- _Exercise goal_: All of the data below should be written out exactly.

- _Exercise material_:
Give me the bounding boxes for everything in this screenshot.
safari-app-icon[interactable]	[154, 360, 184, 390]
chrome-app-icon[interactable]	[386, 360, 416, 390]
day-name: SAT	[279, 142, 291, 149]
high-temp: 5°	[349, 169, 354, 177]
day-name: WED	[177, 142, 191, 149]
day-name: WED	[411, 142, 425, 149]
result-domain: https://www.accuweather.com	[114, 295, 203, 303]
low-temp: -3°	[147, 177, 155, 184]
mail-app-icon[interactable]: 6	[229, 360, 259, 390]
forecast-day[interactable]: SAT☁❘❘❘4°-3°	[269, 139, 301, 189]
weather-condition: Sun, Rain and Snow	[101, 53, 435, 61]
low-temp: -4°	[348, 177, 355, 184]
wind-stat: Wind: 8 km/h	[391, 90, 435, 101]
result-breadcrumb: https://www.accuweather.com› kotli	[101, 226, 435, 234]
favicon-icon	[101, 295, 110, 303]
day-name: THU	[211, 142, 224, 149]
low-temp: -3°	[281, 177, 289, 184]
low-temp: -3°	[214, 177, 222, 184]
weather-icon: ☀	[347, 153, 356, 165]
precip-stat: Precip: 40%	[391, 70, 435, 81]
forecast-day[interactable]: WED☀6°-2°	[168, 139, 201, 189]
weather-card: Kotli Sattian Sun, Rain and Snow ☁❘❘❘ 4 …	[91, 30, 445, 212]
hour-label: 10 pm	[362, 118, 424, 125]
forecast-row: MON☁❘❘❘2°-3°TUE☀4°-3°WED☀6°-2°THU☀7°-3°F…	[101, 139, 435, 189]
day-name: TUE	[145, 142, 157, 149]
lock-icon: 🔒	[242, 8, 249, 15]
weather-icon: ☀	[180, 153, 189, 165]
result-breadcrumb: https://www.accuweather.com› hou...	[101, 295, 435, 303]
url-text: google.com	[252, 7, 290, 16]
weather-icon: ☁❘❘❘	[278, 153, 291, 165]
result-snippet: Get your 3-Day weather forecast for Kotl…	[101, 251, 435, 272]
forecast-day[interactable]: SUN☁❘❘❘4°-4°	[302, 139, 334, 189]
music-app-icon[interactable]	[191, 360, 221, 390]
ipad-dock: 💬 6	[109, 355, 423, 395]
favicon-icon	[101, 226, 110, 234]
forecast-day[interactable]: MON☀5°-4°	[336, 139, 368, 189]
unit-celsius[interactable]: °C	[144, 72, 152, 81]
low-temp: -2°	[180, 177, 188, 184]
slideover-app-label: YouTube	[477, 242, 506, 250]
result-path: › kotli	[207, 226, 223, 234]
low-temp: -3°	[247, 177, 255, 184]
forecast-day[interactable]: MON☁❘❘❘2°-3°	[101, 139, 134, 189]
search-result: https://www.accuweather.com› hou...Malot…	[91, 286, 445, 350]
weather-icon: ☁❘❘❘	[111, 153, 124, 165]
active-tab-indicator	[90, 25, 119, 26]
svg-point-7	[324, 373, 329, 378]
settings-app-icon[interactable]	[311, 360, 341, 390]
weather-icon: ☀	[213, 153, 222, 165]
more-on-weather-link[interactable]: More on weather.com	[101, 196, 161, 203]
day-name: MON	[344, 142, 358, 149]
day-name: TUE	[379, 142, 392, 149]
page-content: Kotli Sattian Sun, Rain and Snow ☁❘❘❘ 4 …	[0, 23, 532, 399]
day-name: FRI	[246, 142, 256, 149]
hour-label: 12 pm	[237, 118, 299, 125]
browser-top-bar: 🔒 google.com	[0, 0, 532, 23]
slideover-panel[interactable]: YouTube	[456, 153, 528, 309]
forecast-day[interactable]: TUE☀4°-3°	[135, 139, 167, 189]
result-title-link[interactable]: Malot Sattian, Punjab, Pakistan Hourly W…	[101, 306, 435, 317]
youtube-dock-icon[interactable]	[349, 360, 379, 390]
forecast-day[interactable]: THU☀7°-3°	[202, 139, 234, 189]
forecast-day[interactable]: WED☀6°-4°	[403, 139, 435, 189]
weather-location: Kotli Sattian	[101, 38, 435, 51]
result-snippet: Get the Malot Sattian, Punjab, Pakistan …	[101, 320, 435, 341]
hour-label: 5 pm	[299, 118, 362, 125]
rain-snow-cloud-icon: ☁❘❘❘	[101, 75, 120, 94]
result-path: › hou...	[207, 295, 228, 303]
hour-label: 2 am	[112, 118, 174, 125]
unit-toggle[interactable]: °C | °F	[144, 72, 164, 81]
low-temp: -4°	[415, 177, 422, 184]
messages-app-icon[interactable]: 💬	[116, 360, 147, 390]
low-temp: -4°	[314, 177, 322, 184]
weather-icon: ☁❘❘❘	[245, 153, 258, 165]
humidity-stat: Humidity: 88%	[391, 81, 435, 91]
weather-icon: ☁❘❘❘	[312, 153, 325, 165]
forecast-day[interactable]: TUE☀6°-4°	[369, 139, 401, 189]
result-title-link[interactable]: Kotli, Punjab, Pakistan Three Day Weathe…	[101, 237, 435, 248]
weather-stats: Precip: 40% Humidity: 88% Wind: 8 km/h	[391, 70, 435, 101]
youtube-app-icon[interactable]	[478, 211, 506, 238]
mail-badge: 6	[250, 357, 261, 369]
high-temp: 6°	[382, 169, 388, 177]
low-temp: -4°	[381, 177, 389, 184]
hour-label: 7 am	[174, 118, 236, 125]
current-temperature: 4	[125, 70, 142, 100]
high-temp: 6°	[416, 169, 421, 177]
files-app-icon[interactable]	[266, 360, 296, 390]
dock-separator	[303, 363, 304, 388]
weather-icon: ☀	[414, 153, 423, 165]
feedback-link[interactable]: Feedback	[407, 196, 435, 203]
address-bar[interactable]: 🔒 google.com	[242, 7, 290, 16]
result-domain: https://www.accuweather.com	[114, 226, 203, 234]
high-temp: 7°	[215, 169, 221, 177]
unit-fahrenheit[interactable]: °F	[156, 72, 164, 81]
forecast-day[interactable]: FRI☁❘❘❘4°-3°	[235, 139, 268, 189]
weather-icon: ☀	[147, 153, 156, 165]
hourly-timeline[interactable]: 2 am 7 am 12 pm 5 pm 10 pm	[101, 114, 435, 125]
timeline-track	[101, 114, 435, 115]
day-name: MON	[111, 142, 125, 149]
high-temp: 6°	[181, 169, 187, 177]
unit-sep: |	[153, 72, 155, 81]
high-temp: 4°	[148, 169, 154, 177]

- _Result of this exercise_:
Give me the bounding boxes for everything in this screenshot.
safari-app-icon[interactable]	[154, 360, 184, 390]
chrome-app-icon[interactable]	[386, 360, 416, 390]
day-name: SAT	[279, 142, 291, 149]
high-temp: 5°	[349, 169, 354, 177]
day-name: WED	[177, 142, 191, 149]
day-name: WED	[411, 142, 425, 149]
result-domain: https://www.accuweather.com	[114, 295, 203, 303]
low-temp: -3°	[147, 177, 155, 184]
mail-app-icon[interactable]: 6	[229, 360, 259, 390]
forecast-day[interactable]: SAT☁❘❘❘4°-3°	[269, 139, 301, 189]
weather-condition: Sun, Rain and Snow	[101, 53, 435, 61]
low-temp: -4°	[348, 177, 355, 184]
wind-stat: Wind: 8 km/h	[391, 90, 435, 101]
result-breadcrumb: https://www.accuweather.com› kotli	[101, 226, 435, 234]
favicon-icon	[101, 295, 110, 303]
day-name: THU	[211, 142, 224, 149]
low-temp: -3°	[281, 177, 289, 184]
low-temp: -3°	[214, 177, 222, 184]
weather-icon: ☀	[347, 153, 356, 165]
precip-stat: Precip: 40%	[391, 70, 435, 81]
forecast-day[interactable]: WED☀6°-2°	[168, 139, 201, 189]
weather-card: Kotli Sattian Sun, Rain and Snow ☁❘❘❘ 4 …	[91, 30, 445, 212]
hour-label: 10 pm	[362, 118, 424, 125]
forecast-row: MON☁❘❘❘2°-3°TUE☀4°-3°WED☀6°-2°THU☀7°-3°F…	[101, 139, 435, 189]
day-name: TUE	[145, 142, 157, 149]
lock-icon: 🔒	[242, 8, 249, 15]
weather-icon: ☀	[180, 153, 189, 165]
result-breadcrumb: https://www.accuweather.com› hou...	[101, 295, 435, 303]
url-text: google.com	[252, 7, 290, 16]
weather-icon: ☁❘❘❘	[278, 153, 291, 165]
result-snippet: Get your 3-Day weather forecast for Kotl…	[101, 251, 435, 272]
forecast-day[interactable]: SUN☁❘❘❘4°-4°	[302, 139, 334, 189]
music-app-icon[interactable]	[191, 360, 221, 390]
ipad-dock: 💬 6	[109, 355, 423, 395]
favicon-icon	[101, 226, 110, 234]
forecast-day[interactable]: MON☀5°-4°	[336, 139, 368, 189]
unit-celsius[interactable]: °C	[144, 72, 152, 81]
low-temp: -2°	[180, 177, 188, 184]
slideover-app-label: YouTube	[477, 242, 506, 250]
result-path: › kotli	[207, 226, 223, 234]
low-temp: -3°	[247, 177, 255, 184]
forecast-day[interactable]: MON☁❘❘❘2°-3°	[101, 139, 134, 189]
search-result: https://www.accuweather.com› hou...Malot…	[91, 286, 445, 350]
weather-icon: ☁❘❘❘	[111, 153, 124, 165]
active-tab-indicator	[90, 25, 119, 26]
svg-point-7	[324, 373, 329, 378]
settings-app-icon[interactable]	[311, 360, 341, 390]
weather-icon: ☀	[213, 153, 222, 165]
more-on-weather-link[interactable]: More on weather.com	[101, 196, 161, 203]
day-name: MON	[344, 142, 358, 149]
day-name: TUE	[379, 142, 392, 149]
page-content: Kotli Sattian Sun, Rain and Snow ☁❘❘❘ 4 …	[0, 23, 532, 399]
day-name: FRI	[246, 142, 256, 149]
hour-label: 12 pm	[237, 118, 299, 125]
browser-top-bar: 🔒 google.com	[0, 0, 532, 23]
slideover-panel[interactable]: YouTube	[456, 153, 528, 309]
forecast-day[interactable]: TUE☀4°-3°	[135, 139, 167, 189]
result-title-link[interactable]: Malot Sattian, Punjab, Pakistan Hourly W…	[101, 306, 435, 317]
youtube-dock-icon[interactable]	[349, 360, 379, 390]
forecast-day[interactable]: THU☀7°-3°	[202, 139, 234, 189]
forecast-day[interactable]: WED☀6°-4°	[403, 139, 435, 189]
weather-location: Kotli Sattian	[101, 38, 435, 51]
result-snippet: Get the Malot Sattian, Punjab, Pakistan …	[101, 320, 435, 341]
hour-label: 5 pm	[299, 118, 362, 125]
rain-snow-cloud-icon: ☁❘❘❘	[101, 75, 120, 94]
result-path: › hou...	[207, 295, 228, 303]
hour-label: 2 am	[112, 118, 174, 125]
unit-toggle[interactable]: °C | °F	[144, 72, 164, 81]
low-temp: -4°	[415, 177, 422, 184]
messages-app-icon[interactable]: 💬	[116, 360, 147, 390]
low-temp: -4°	[314, 177, 322, 184]
weather-icon: ☁❘❘❘	[245, 153, 258, 165]
humidity-stat: Humidity: 88%	[391, 81, 435, 91]
weather-icon: ☁❘❘❘	[312, 153, 325, 165]
forecast-day[interactable]: TUE☀6°-4°	[369, 139, 401, 189]
result-title-link[interactable]: Kotli, Punjab, Pakistan Three Day Weathe…	[101, 237, 435, 248]
weather-stats: Precip: 40% Humidity: 88% Wind: 8 km/h	[391, 70, 435, 101]
youtube-app-icon[interactable]	[478, 211, 506, 238]
mail-badge: 6	[250, 357, 261, 369]
high-temp: 6°	[382, 169, 388, 177]
low-temp: -4°	[381, 177, 389, 184]
hour-label: 7 am	[174, 118, 236, 125]
current-temperature: 4	[125, 70, 142, 100]
high-temp: 6°	[416, 169, 421, 177]
files-app-icon[interactable]	[266, 360, 296, 390]
dock-separator	[303, 363, 304, 388]
weather-icon: ☀	[414, 153, 423, 165]
feedback-link[interactable]: Feedback	[407, 196, 435, 203]
address-bar[interactable]: 🔒 google.com	[242, 7, 290, 16]
result-domain: https://www.accuweather.com	[114, 226, 203, 234]
high-temp: 7°	[215, 169, 221, 177]
unit-fahrenheit[interactable]: °F	[156, 72, 164, 81]
forecast-day[interactable]: FRI☁❘❘❘4°-3°	[235, 139, 268, 189]
weather-icon: ☀	[147, 153, 156, 165]
hourly-timeline[interactable]: 2 am 7 am 12 pm 5 pm 10 pm	[101, 114, 435, 125]
timeline-track	[101, 114, 435, 115]
day-name: MON	[111, 142, 125, 149]
high-temp: 6°	[181, 169, 187, 177]
unit-sep: |	[153, 72, 155, 81]
high-temp: 4°	[148, 169, 154, 177]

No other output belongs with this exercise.